Materials and Methods

Genome Data and Transposable Element Statistics.

The genome sequence and transcript annotation was retrieved from Ensembl release 87 (47 vertebrates) and Ensembl metazoa (6 invertebrates) release 38 (56). This diverse collection covers 43 tetrapods (including 38 mammals and 5 birds). The phylogenetic tree was obtained by pruning the National Center for Biotechnology Information taxonomy. We controlled the quality of the included assembly by requiring a minimum scaffold N50 of 200 kb. The CpG observed/expected ratio was calculated by the CpG density—which is N(CpG)/N, where N(CpG) is the number of CpG dinucleotides and N is the length of the genome—divided by the expected CpG density, N(C) × N(G)/(N × N), where N(C) is the number of cytosines and N(G) is the number of guanines. Transposable element coverage was estimated using annotation provided by the Ensembl database. A list of public methylome datasets reanalyzed in the study can be found in . The chromatin accessibility in human early embryos was obtained from a recent study (57).

Alu CpG Densities.

We downloaded human repeat masker data (58, 59) and grouped 1,142,278 Alu elements by internal CpG density. For each group, we computed the fraction of CpGs in the ±800-bp flanking region using a 100-bp overlapping window. The CpG density, defined as the number of CpGs per base pair of DNA sequence, was then plotted as a heatmap. Analysis of TP53 intronic Alu insertion used the following genome assemblies and TP53 transcripts: ENST00000617185 (GRCh38, human), ENSPTRT00000016033 (Pan_tro_3.0, chimpanzee), ENSNLET00000012443 (Nleu_3.0, gibbon), ENSMLET00000060690 (Mleu.le_1.0, mandrill), ENSMICT00000052203 (Mmur_3.0, lemur), ENSSBOT00000024929 (SaiBol1.0, squirrel monkey), ENSCCAT00000047260 (Cebus_imitator-1.0, capuchin), and ENSTSYT00000028083 (Tarsius_syrichta-2.0.1, tarsier). Gibbon and squirrel monkey have extra Alu element insertion into intron 10 and the extra Alu elements were excluded from the host sequence CpG density calculation, in addition to the shared AluS insertion.
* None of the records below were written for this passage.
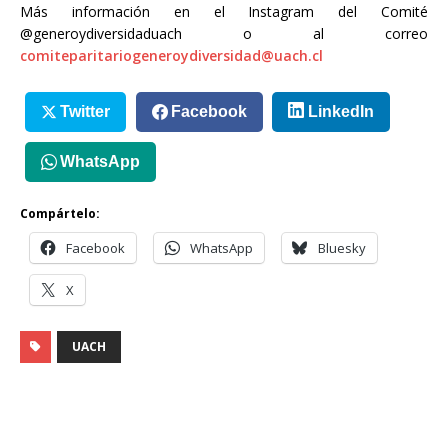
Más información en el Instagram del Comité
@generoydiversidaduach o al correo
comiteparitariogeneroydiversidad@uach.cl
Twitter
Facebook
LinkedIn
WhatsApp
Compártelo:
Facebook
WhatsApp
Bluesky
X
UACH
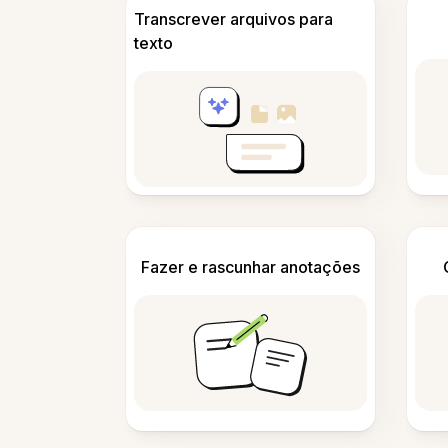
Transcrever arquivos para
texto
Fazer e rascunhar anotações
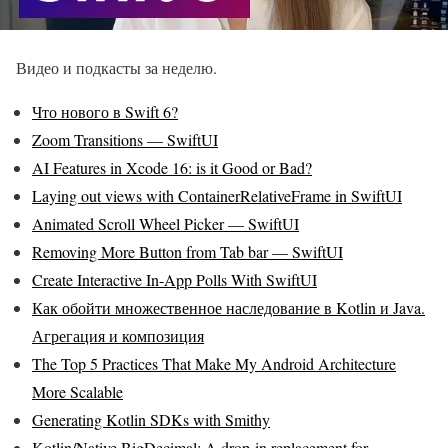
Видео и подкасты за неделю.
Что нового в Swift 6?
Zoom Transitions — SwiftUI
AI Features in Xcode 16: is it Good or Bad?
Laying out views with ContainerRelativeFrame in SwiftUI
Animated Scroll Wheel Picker — SwiftUI
Removing More Button from Tab bar — SwiftUI
Create Interactive In-App Polls With SwiftUI
Как обойти множественное наследование в Kotlin и Java.
Агрегация и композиция
The Top 5 Practices That Make My Android Architecture
More Scalable
Generating Kotlin SDKs with Smithy
Kotlin/Native BigDecimal: A drop-in replacement for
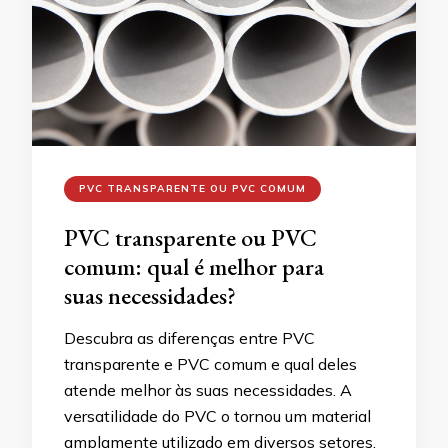
PVC TRANSPARENTE OU PVC COMUM
PVC transparente ou PVC
comum: qual é melhor para
suas necessidades?
Descubra as diferenças entre PVC
transparente e PVC comum e qual deles
atende melhor às suas necessidades. A
versatilidade do PVC o tornou um material
amplamente utilizado em diversos setores.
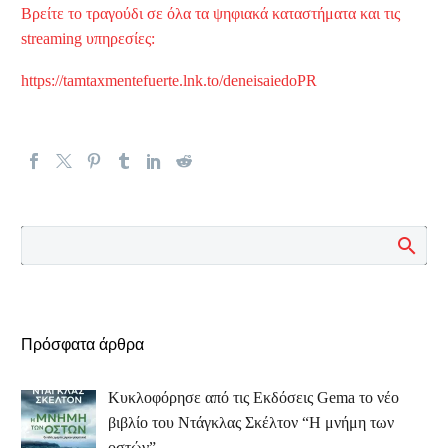
Βρείτε το τραγούδι σε όλα τα ψηφιακά καταστήματα και τις
streaming υπηρεσίες:
https://tamtaxmentefuerte.lnk.to/deneisaiedoPR
Πρόσφατα άρθρα
Κυκλοφόρησε από τις Εκδόσεις Gema το νέο
βιβλίο του Ντάγκλας Σκέλτον “Η μνήμη των
οστών”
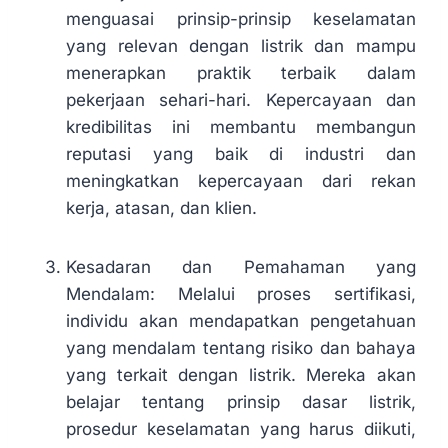
menguasai prinsip-prinsip keselamatan
yang relevan dengan listrik dan mampu
menerapkan praktik terbaik dalam
pekerjaan sehari-hari. Kepercayaan dan
kredibilitas ini membantu membangun
reputasi yang baik di industri dan
meningkatkan kepercayaan dari rekan
kerja, atasan, dan klien.
Kesadaran dan Pemahaman yang
Mendalam: Melalui proses sertifikasi,
individu akan mendapatkan pengetahuan
yang mendalam tentang risiko dan bahaya
yang terkait dengan listrik. Mereka akan
belajar tentang prinsip dasar listrik,
prosedur keselamatan yang harus diikuti,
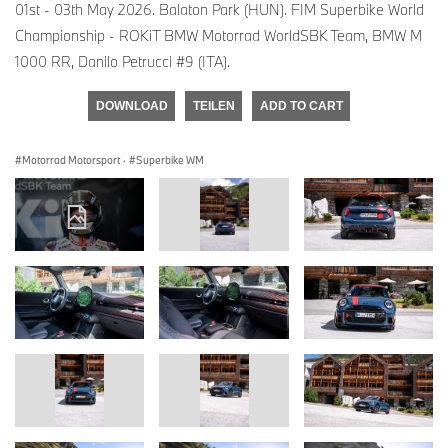
01st - 03th May 2026. Balaton Park (HUN). FIM Superbike World
Championship - ROKiT BMW Motorrad WorldSBK Team, BMW M
1000 RR, Danilo Petrucci #9 (ITA).
DOWNLOAD
TEILEN
ADD TO CART
Motorrad Motorsport
·
Superbike WM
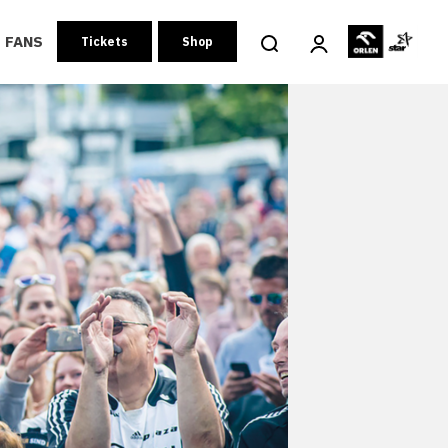
FANS
Tickets
Shop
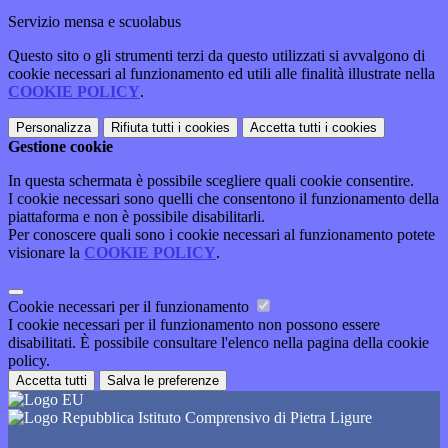
Servizio mensa e scuolabus
Questo sito o gli strumenti terzi da questo utilizzati si avvalgono di
cookie necessari al funzionamento ed utili alle finalità illustrate nella
COOKIE POLICY
.
Personalizza
Rifiuta tutti
i cookies
Accetta tutti
i cookies
Gestione cookie
In questa schermata è possibile scegliere quali cookie consentire.
I cookie necessari sono quelli che consentono il funzionamento della
piattaforma e non è possibile disabilitarli.
Per conoscere quali sono i cookie necessari al funzionamento potete
visionare la
COOKIE POLICY
.
Cookie necessari per il funzionamento
I cookie necessari per il funzionamento non possono essere
disabilitati. È possibile consultare l'elenco nella pagina della cookie
policy.
Accetta tutti
Salva le preferenze
Istituto Comprensivo di Pietra Ligure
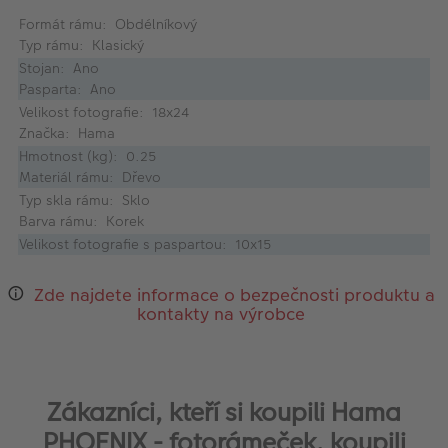
Formát rámu: Obdélníkový
Typ rámu: Klasický
Stojan: Ano
Pasparta: Ano
Velikost fotografie: 18x24
Značka: Hama
Hmotnost (kg): 0.25
Materiál rámu: Dřevo
Typ skla rámu: Sklo
Barva rámu: Korek
Velikost fotografie s paspartou: 10x15
Zde najdete informace o bezpečnosti produktu a
kontakty na výrobce
Zákazníci, kteří si koupili Hama
PHOENIX - fotorámeček, koupili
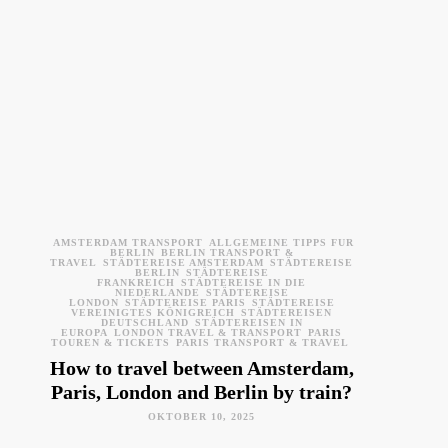
AMSTERDAM TRANSPORT
ALLGEMEINE TIPPS FÜR
BERLIN
BERLIN TRANSPORT &
TRAVEL
STÄDTEREISE AMSTERDAM
STÄDTEREISE
BERLIN
STÄDTEREISE
FRANKREICH
STÄDTEREISE IN DIE
NIEDERLANDE
STÄDTEREISE
LONDON
STÄDTEREISE PARIS
STÄDTEREISE
VEREINIGTES KÖNIGREICH
STÄDTEREISEN
DEUTSCHLAND
STÄDTEREISEN IN
EUROPA
LONDON TRAVEL & TRANSPORT
PARIS
TOUREN & TICKETS
PARIS TRANSPORT & TRAVEL
How to travel between Amsterdam,
Paris, London and Berlin by train?
OKTOBER 10, 2025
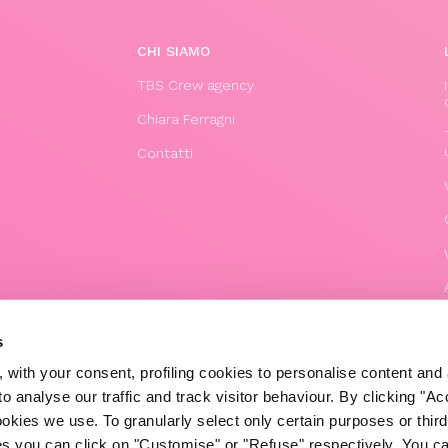
CHI SIAMO
TBS Crew agency
Chiara Ferragni
Contatti
s
 with your consent, profiling cookies to personalise content and 
o analyse our traffic and track visitor behaviour. By clicking "A
ookies we use. To granularly select only certain purposes or third 
ies you can click on "Customise" or "Refuse" respectively. You c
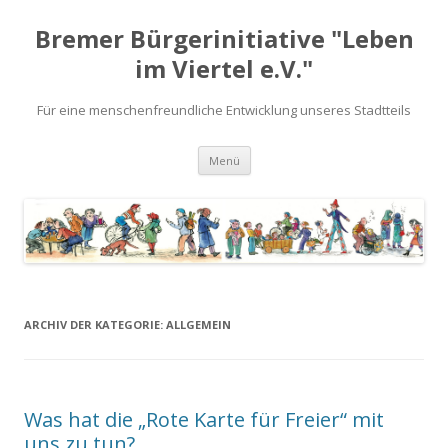
Bremer Bürgerinitiative "Leben
im Viertel e.V."
Für eine menschenfreundliche Entwicklung unseres Stadtteils
Zum
Menü
Inhalt
springen
ARCHIV DER KATEGORIE:
ALLGEMEIN
Was hat die „Rote Karte für Freier“ mit
uns zu tun?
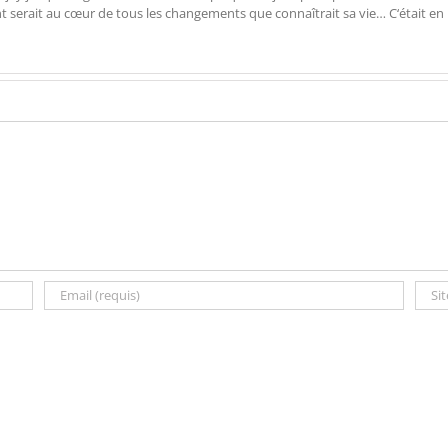
ent serait au cœur de tous les changements que connaîtrait sa vie… C‘était en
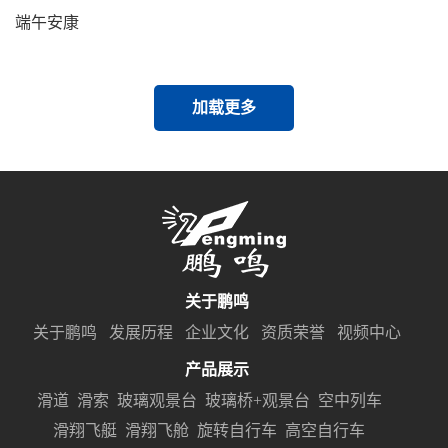
端午安康
加载更多
关于鹏鸣
关于鹏鸣
发展历程
企业文化
资质荣誉
视频中心
产品展示
滑道
滑索
玻璃观景台
玻璃桥+观景台
空中列车
滑翔飞艇
滑翔飞舱
旋转自行车
高空自行车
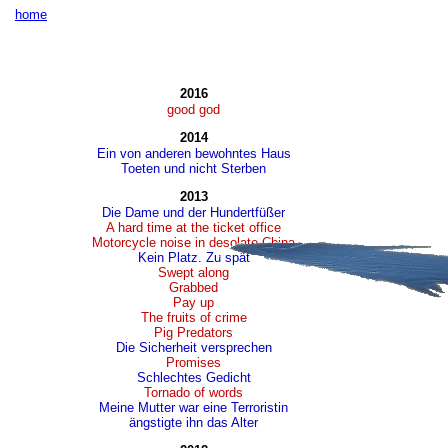
home
2016
good god
2014
Ein von anderen bewohntes Haus
Toeten und nicht Sterben
2013
Die Dame und der Hundertfüßer
A hard time at the ticket office
Motorcycle noise in desolate China
Kein Platz. Zu spät
Swept along
Grabbed
Pay up
The fruits of crime
Pig Predators
Die Sicherheit versprechen
Promises
Schlechtes Gedicht
Tornado of words
Meine Mutter war eine Terroristin
ängstigte ihn das Alter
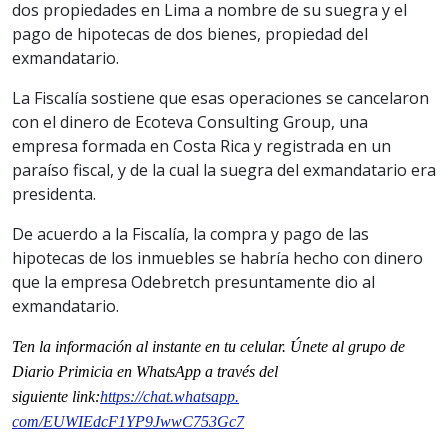
dos propiedades en Lima a nombre de su suegra y el
pago de hipotecas de dos bienes, propiedad del
exmandatario.
La Fiscalía sostiene que esas operaciones se cancelaron
con el dinero de Ecoteva Consulting Group, una
empresa formada en Costa Rica y registrada en un
paraíso fiscal, y de la cual la suegra del exmandatario era
presidenta.
De acuerdo a la Fiscalía, la compra y pago de las
hipotecas de los inmuebles se habría hecho con dinero
que la empresa Odebretch presuntamente dio al
exmandatario.
Ten la información al instante en tu celular. Únete al grupo de
Diario Primicia en WhatsApp a través del
siguiente
link
:
https://chat.whatsapp.
com/EUWIEdcF1YP9JwwC753Gc7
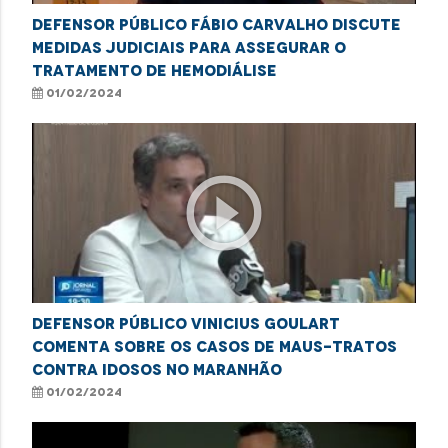
Defensor público Fábio Carvalho discute
medidas judiciais para assegurar o
tratamento de hemodiálise
01/02/2024
play_circle_outline
Defensor público Vinicius Goulart
comenta sobre os casos de maus-tratos
contra idosos no Maranhão
01/02/2024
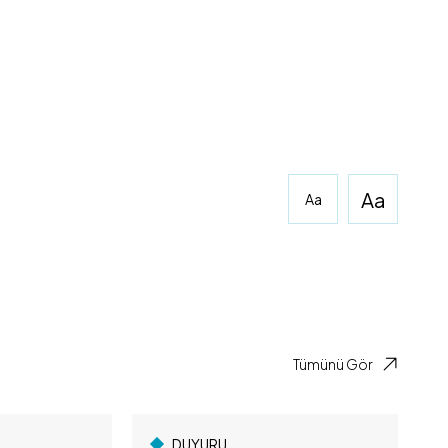
Aa
Aa
Tümünü Gör
DUYURU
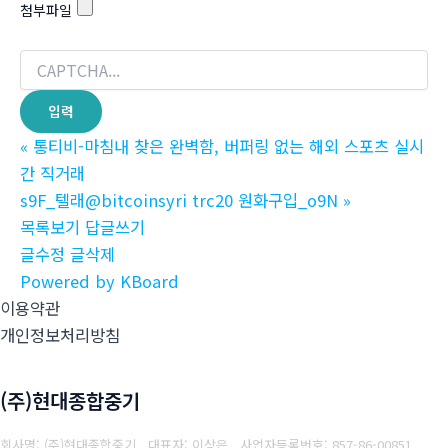
첨부파일
«
통티비-마침내 찾은 완벽함, 버퍼링 없는 해외 스포츠 실시
간 직거래
s9F_텔래@bitcoinsyri trc20 원화구입_o9N
»
목록보기
답글쓰기
글수정
글삭제
Powered by KBoard
이용약관
개인정보처리방침
(주)현대종합중기
회사명: (주)현대종합중기 대표자: 이상은
사업자등록번호: 857-86-00851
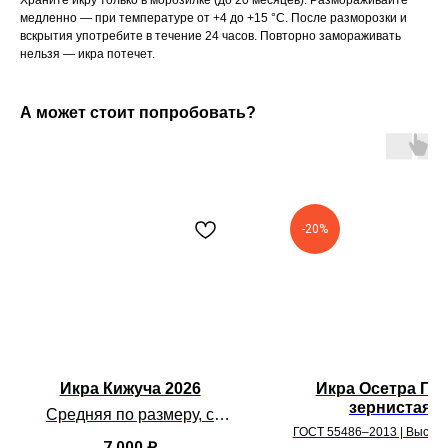
Храните икру только в морозилке (до 20 месяцев). Размораживайте
медленно — при температуре от +4 до +15 °С. После разморозки и
вскрытия употребите в течение 24 часов. Повторно замораживать
нельзя — икра потечет.
А может стоит попробовать?
-20%
Икра Кижуча 2026
Икра Осетра ГОС
зернистая
Средняя по размеру, с
изысканной "остринкой" для
ГОСТ 55486–2013 | Высший
7 000
₽
Натуральный продукт 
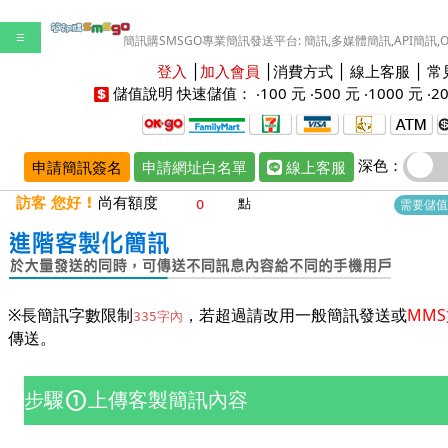
☰
簡訊購SMSGO專業簡訊發送平台: 簡訊,多媒體簡訊,API簡訊,
登入
│
加入會員
│
消費方式
│
線上客服
│
常
儲值說明
快速儲值： ‧
100 元
‧
500 元
‧
1000 元
‧
2
深色：
申請簡訊簽名
申請網址白名單
線上客服
訪客 您好 !
尚有額度
點
需要儲值
※長簡訊字數限制
，若超過請改用一般簡訊發送或
MM
335字內
傳送。
步驟
上傳客製簡訊內容
counter_1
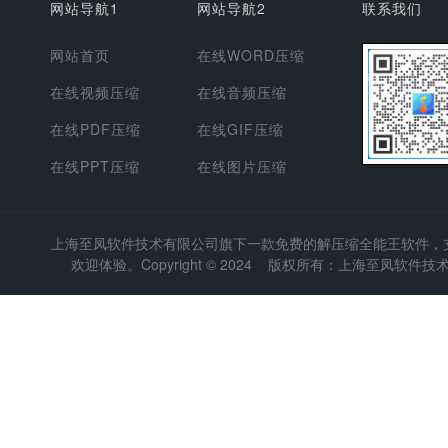
网站导航1
网站导航2
联系我们
网站首页
在线WORD压缩
在线视频压缩
在线音频压缩
在线PDF压缩
在线GIF压缩
在线PPT压缩
在线图片压缩
上海至凤软件技术有限公司
旗下一款免费的解压缩全能王软件，支持
欢迎体验。Copyright © 2024 版权所有：上海至凤软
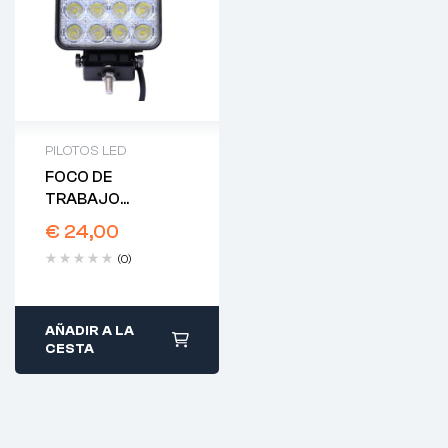
PILOTOS LED
FOCO DE
TRABAJO
CUADRADO LED
€
24,00
(0)
AÑADIR A LA
CESTA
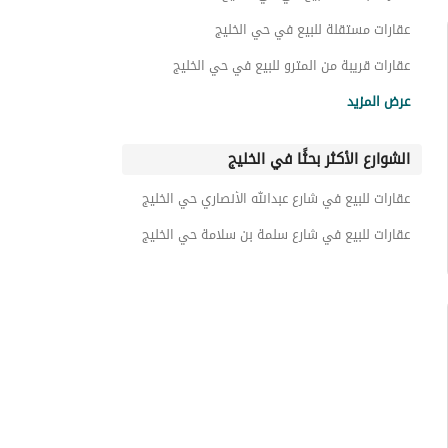
عقارات مستقلة للبيع في حي الخليج
عقارات قريبة من المترو للبيع في حي الخليج
عقارات ارضية للبيع في حي الخليج
عرض المزيد
الشوارع الأكثر بحثًا في الخليج
عقارات للبيع في شارع عبدالله الأنصاري حي الخليج
عقارات للبيع في شارع سلمة بن سلامة حي الخليج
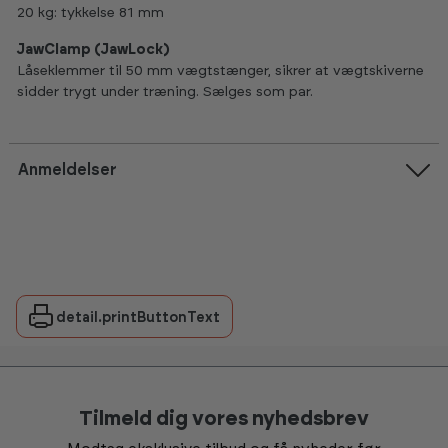
20 kg: tykkelse 81 mm
JawClamp (JawLock)
Låseklemmer til 50 mm vægtstænger, sikrer at vægtskiverne
sidder trygt under træning. Sælges som par.
Anmeldelser
detail.printButtonText
Tilmeld dig vores nyhedsbrev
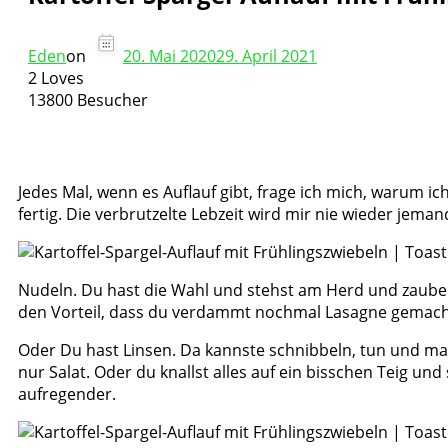
Eden
on
20. Mai 2020
29. April 2021
2 Loves
13800 Besucher
Jedes Mal, wenn es Auflauf gibt, frage ich mich, warum ic
fertig. Die verbrutzelte Lebzeit wird mir nie wieder jem
Nudeln. Du hast die Wahl und stehst am Herd und zaube
den Vorteil, dass du verdammt nochmal Lasagne gemacht h
Oder Du hast Linsen. Da kannste schnibbeln, tun und m
nur Salat. Oder du knallst alles auf ein bisschen Teig un
aufregender.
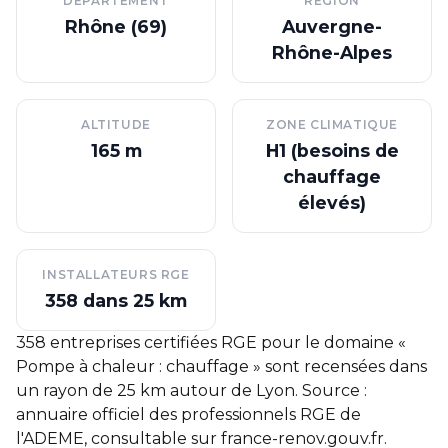
DÉPARTEMENT
RÉGION
Rhône (69)
Auvergne-
Rhône-Alpes
ALTITUDE
ZONE CLIMATIQUE
165 m
H1 (besoins de
chauffage
élevés)
INSTALLATEURS RGE
358 dans 25 km
358 entreprises certifiées RGE pour le domaine «
Pompe à chaleur : chauffage » sont recensées dans
un rayon de 25 km autour de Lyon. Source :
annuaire officiel des professionnels RGE de
l'ADEME, consultable sur
france-renov.gouv.fr
.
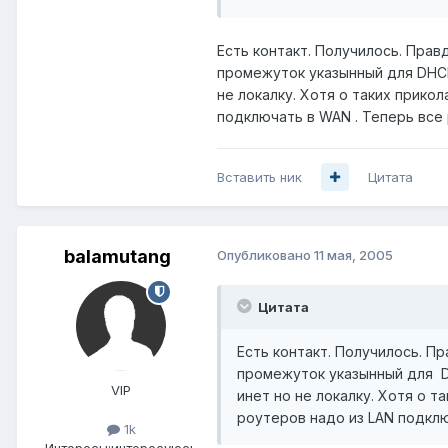
Есть контакт. Получилось. Прав
промежуток указынный для DHCP
не локалку. Хотя о таких прико
подключать в WAN . Теперь все
Вставить ник
Цитата
balamutang
Опубликовано
11 мая, 2005
Цитата
Есть контакт. Получилось. П
промежуток указынный для D
VIP
инет но не локалку. Хотя о 
роутеров надо из LAN подклю
1k
Интересы:
интересуюсь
TEs around TSSs and Enhancers.

We studied transposable element frequency for each of the 100-bp windows evenly positioned from the transcription start sites. Transcription start sites were obtained by collapsing the TSSs of messenger RNA transcripts included in Ensembl release 87. For the enhancer analysis, we studied the 15-state chromHMM annotation generated from the Roadmap Epigenome Project (60). We considered a region to be an enhancer only if it was found to be either a strong enhancer or poised enhancer in more than 50 samples. We centered these regions and probed 3,000 bp upstream and downstream of the enhancer region and computed the frequency of observing transposable elements. To normalize by flanking region, we equalized the y axis of each plot using the last 300 bp from both ends for the repetitive element classes plotted in the same panel in order to highlight the relative depletion for each TE category.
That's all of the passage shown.